The entire business element of Emo Night Brooklyn — officially known as Burwood Media, the company Badanes and Maccoby started to incorporate it — seems to have blossomed almost entirely by chance. And this is especially true considering that the first few years of its existence occurred amidst pop punk’s sharpest dip in popularity since its initial commercial boom. My Chemical Romance split in 2013, Panic! At the Disco rapidly shed its members, Paramore was on a nebulous hiatus, and even Brand New saw their end in 2018. In 2019, the ever-present emo summer event Warped Tour, which had been going strong since 1995, went on the road for the last time.
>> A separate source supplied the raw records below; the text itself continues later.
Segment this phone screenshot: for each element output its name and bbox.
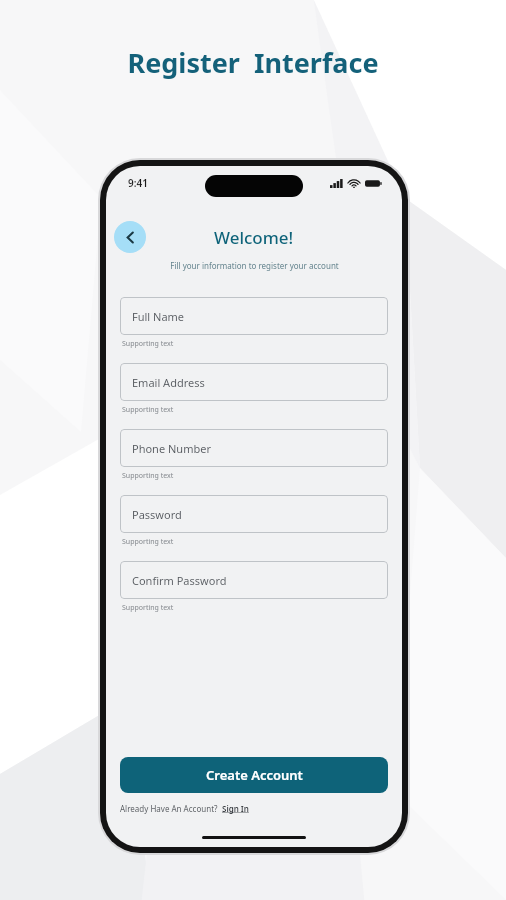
staticText: 9:41 [128,176,148,190]
staticText: Password [132,507,182,522]
button[interactable]: Email Address [120,363,388,401]
staticText: Sign In [222,803,249,814]
button[interactable]: Full Name [120,297,388,335]
button[interactable]: Phone Number [120,429,388,467]
button[interactable]: Password [120,495,388,533]
staticText: Confirm Password [132,573,227,588]
button[interactable]: Back [114,221,146,253]
staticText: Supporting text [122,471,174,481]
staticText: Full Name [132,309,185,324]
staticText: Phone Number [132,441,211,456]
button[interactable]: Create Account [120,757,388,793]
staticText: Create Account [206,766,303,784]
staticText: Supporting text [122,537,174,547]
staticText: Supporting text [122,603,174,613]
staticText: Supporting text [122,405,174,415]
staticText: Email Address [132,375,205,390]
button[interactable]: Confirm Password [120,561,388,599]
button[interactable]: Sign In [222,803,249,814]
staticText: Supporting text [122,339,174,349]
staticText: Register Interface [127,44,379,81]
staticText: Already Have An Account? [120,803,222,814]
staticText: Fill your information to register your a… [170,260,339,271]
staticText: Welcome! [214,226,294,249]
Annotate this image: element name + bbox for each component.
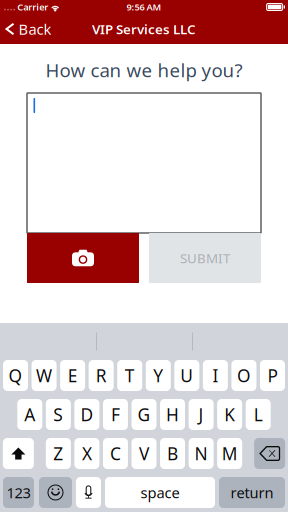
staticText: B: [167, 442, 178, 465]
staticText: 123: [6, 483, 30, 502]
staticText: space: [140, 483, 180, 502]
staticText: SUBMIT: [180, 249, 230, 267]
staticText: E: [68, 364, 78, 387]
button[interactable]: Shift: [3, 438, 34, 469]
staticText: return: [230, 483, 274, 502]
staticText: Back: [18, 19, 52, 39]
staticText: How can we help you?: [46, 58, 242, 82]
button[interactable]: Emoji: [39, 477, 72, 508]
staticText: Z: [53, 442, 63, 465]
staticText: X: [82, 442, 92, 465]
button[interactable]: R: [89, 360, 114, 391]
button[interactable]: X: [74, 438, 99, 469]
staticText: 9:56 AM: [126, 1, 162, 13]
staticText: T: [125, 364, 135, 387]
button[interactable]: P: [260, 360, 285, 391]
button[interactable]: V: [132, 438, 156, 469]
staticText: U: [180, 364, 193, 387]
staticText: Y: [153, 364, 163, 387]
button[interactable]: S: [46, 399, 71, 430]
button[interactable]: B: [160, 438, 185, 469]
button[interactable]: Y: [146, 360, 171, 391]
button[interactable]: Z: [46, 438, 71, 469]
staticText: J: [199, 403, 204, 426]
button[interactable]: L: [246, 399, 271, 430]
button[interactable]: 123: [3, 477, 34, 508]
button[interactable]: J: [189, 399, 214, 430]
button[interactable]: space: [105, 477, 215, 508]
staticText: W: [36, 364, 52, 387]
button[interactable]: F: [103, 399, 128, 430]
staticText: V: [139, 442, 149, 465]
staticText: H: [166, 403, 179, 426]
button[interactable]: Dictation: [76, 477, 101, 508]
button[interactable]: D: [74, 399, 99, 430]
button[interactable]: G: [132, 399, 156, 430]
staticText: K: [224, 403, 235, 426]
staticText: Carrier: [15, 1, 50, 13]
button[interactable]: O: [231, 360, 256, 391]
button[interactable]: Delete: [254, 438, 285, 469]
button[interactable]: Back: [0, 14, 60, 44]
button[interactable]: U: [174, 360, 199, 391]
button[interactable]: Attach photo: [27, 233, 139, 283]
button[interactable]: W: [32, 360, 57, 391]
button[interactable]: C: [103, 438, 128, 469]
button[interactable]: H: [160, 399, 185, 430]
button[interactable]: E: [60, 360, 85, 391]
staticText: VIP Services LLC: [92, 20, 196, 38]
staticText: D: [80, 403, 93, 426]
staticText: F: [111, 403, 120, 426]
staticText: G: [138, 403, 150, 426]
staticText: M: [222, 442, 238, 465]
button[interactable]: Q: [3, 360, 28, 391]
button[interactable]: return: [219, 477, 285, 508]
staticText: N: [195, 442, 208, 465]
staticText: I: [212, 364, 218, 387]
staticText: S: [53, 403, 63, 426]
button[interactable]: I: [203, 360, 228, 391]
staticText: O: [237, 364, 251, 387]
staticText: C: [110, 442, 121, 465]
button[interactable]: T: [117, 360, 142, 391]
button[interactable]: M: [217, 438, 242, 469]
button[interactable]: SUBMIT: [149, 233, 261, 283]
staticText: P: [268, 364, 278, 387]
staticText: R: [96, 364, 107, 387]
button[interactable]: K: [217, 399, 242, 430]
button[interactable]: N: [189, 438, 214, 469]
staticText: L: [254, 403, 263, 426]
staticText: Q: [8, 364, 22, 387]
staticText: A: [24, 403, 35, 426]
button[interactable]: A: [17, 399, 42, 430]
In addition to all of this, or perhaps even because of it, the widespread love and devotion of the pop-punk fanbase seemed to dry up. It became played-out old news, relegated to nostalgia fuel at best and cringe provocation at worst.
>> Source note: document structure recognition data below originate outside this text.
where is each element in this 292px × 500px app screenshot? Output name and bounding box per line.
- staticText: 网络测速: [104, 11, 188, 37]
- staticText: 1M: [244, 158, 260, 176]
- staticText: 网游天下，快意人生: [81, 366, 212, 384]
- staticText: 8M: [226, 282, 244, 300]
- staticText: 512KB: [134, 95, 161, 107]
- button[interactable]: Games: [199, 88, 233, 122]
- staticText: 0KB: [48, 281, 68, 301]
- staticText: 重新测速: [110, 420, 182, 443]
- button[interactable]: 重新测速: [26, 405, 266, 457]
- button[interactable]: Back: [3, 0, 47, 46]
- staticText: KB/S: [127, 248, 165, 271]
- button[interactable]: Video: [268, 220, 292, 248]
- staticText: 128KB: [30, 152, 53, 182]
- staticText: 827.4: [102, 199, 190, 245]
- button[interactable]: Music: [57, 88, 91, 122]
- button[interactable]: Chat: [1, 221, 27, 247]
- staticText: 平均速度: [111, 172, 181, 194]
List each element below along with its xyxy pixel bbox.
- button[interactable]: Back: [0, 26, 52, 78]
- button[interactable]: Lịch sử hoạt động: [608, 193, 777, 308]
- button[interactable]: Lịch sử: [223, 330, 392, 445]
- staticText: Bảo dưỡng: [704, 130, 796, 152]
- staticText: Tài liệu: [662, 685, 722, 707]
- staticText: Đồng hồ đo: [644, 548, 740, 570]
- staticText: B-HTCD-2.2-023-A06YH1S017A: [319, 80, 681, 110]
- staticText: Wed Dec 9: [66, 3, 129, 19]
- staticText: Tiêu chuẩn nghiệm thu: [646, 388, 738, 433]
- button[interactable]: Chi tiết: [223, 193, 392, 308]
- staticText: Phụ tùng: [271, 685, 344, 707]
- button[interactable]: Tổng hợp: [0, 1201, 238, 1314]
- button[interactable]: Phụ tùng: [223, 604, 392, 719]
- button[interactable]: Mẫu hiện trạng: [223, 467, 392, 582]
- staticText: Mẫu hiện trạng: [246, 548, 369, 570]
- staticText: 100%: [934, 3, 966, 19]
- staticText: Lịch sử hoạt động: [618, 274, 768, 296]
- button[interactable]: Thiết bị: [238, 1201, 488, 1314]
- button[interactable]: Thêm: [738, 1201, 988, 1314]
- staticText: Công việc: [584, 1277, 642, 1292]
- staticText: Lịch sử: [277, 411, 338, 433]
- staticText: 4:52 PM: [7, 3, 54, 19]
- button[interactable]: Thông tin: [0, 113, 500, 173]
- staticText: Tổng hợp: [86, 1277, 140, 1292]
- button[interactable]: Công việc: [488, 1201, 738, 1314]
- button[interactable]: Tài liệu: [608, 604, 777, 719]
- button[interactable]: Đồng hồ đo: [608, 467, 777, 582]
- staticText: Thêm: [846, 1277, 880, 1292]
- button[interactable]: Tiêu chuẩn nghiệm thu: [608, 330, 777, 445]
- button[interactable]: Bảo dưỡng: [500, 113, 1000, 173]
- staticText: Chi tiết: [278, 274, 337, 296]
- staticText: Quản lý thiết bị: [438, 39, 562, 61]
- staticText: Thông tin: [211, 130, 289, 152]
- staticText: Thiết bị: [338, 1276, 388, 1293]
But there existed still a subset of people holding out until emo was ready for its grand comeback. And when the pandemic hit, isolating many and sending plenty back to their teenage bedrooms, the unapologetically forlorn, punchy, expressive genre that pokes at the core of feeling alone suddenly sparked appeal once more.
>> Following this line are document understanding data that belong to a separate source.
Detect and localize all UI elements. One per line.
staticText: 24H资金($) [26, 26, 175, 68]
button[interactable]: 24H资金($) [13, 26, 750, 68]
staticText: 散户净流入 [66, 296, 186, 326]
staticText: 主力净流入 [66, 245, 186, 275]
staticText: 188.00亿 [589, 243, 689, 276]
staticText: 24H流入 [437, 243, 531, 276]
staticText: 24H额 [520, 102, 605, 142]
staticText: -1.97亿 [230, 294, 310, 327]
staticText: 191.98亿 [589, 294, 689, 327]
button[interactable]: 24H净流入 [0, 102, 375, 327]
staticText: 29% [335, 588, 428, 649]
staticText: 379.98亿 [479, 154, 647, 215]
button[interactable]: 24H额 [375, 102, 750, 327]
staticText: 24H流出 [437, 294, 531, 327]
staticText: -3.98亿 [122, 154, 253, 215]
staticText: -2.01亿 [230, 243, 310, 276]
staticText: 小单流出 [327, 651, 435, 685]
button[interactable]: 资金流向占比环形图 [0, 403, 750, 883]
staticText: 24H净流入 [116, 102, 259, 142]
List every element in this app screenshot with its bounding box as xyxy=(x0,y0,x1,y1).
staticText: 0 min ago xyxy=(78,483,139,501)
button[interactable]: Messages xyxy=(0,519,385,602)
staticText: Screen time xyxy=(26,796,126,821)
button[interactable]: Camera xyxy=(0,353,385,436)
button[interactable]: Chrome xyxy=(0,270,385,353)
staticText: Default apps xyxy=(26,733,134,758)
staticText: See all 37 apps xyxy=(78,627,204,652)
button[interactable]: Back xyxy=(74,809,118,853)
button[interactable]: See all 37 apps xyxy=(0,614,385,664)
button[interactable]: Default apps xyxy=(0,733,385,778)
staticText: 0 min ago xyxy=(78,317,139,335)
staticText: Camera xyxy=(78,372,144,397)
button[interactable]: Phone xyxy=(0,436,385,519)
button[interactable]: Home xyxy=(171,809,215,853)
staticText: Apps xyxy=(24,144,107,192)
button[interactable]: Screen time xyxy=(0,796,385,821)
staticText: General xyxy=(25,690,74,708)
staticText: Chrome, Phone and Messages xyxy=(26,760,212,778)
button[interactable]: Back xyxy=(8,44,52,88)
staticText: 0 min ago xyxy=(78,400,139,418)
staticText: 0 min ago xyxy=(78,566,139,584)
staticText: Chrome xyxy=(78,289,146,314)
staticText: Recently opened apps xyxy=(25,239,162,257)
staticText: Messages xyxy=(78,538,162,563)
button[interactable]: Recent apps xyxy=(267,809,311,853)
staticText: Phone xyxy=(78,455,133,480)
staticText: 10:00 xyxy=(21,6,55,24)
“Gen Z is bringing emo back,” BuzzFeed declared last May, a sentiment that has been echoed in trend story after trend story since.
Skip ahead to 2022, and you’ll find emo everywhere. From Willow Smith and Machine Gun Kelly singing “I fell in love with an emo girl” to Yellowcard reuniting at Riot Fest, emo music is having another moment — and Emo Night Brooklyn is here for it.
“If we were any part of that [resurgence], amazing. I don’t know,” says Maccoby. “And I can’t claim that we necessarily were. But it’s pretty incredible, because you have a few different groups of people that come to our shows. Some of them were the people that used to listen to this music, and this is more of a nostalgic thing for them, reliving their youth. But then you have a lot of people that are like, ‘I’m 18, I’m in high school, and this is what I’m listening to now.’ I don’t know exactly what caused this revival, but I’m here for it. And it’s amazing.”
As Emo Night Brooklyn became one of the borough’s nightlife staples, Burwood Media has expanded — taking the same format to other styles like disco, 2010’s pop, show tunes, and reggaeton. They’re the wizards behind the curtains of Gimme Gimme Disco, Best Night Ever, Defying Gravity, and Gasolina.
“We wanted to not just give people who love emo music the best night of their lives, but we wanted to create that magic for more people. People that love disco, people that love Taylor Swift and One Direction.” says Maccoby. “And so we were like, let’s replicate this awesome formula. People like to party to music that they love. And now Gimme Gimme Disco has actually been even more successful than Emo Night Brooklyn.”
Which is perhaps good news for them, in the event emo should go out of style a second time.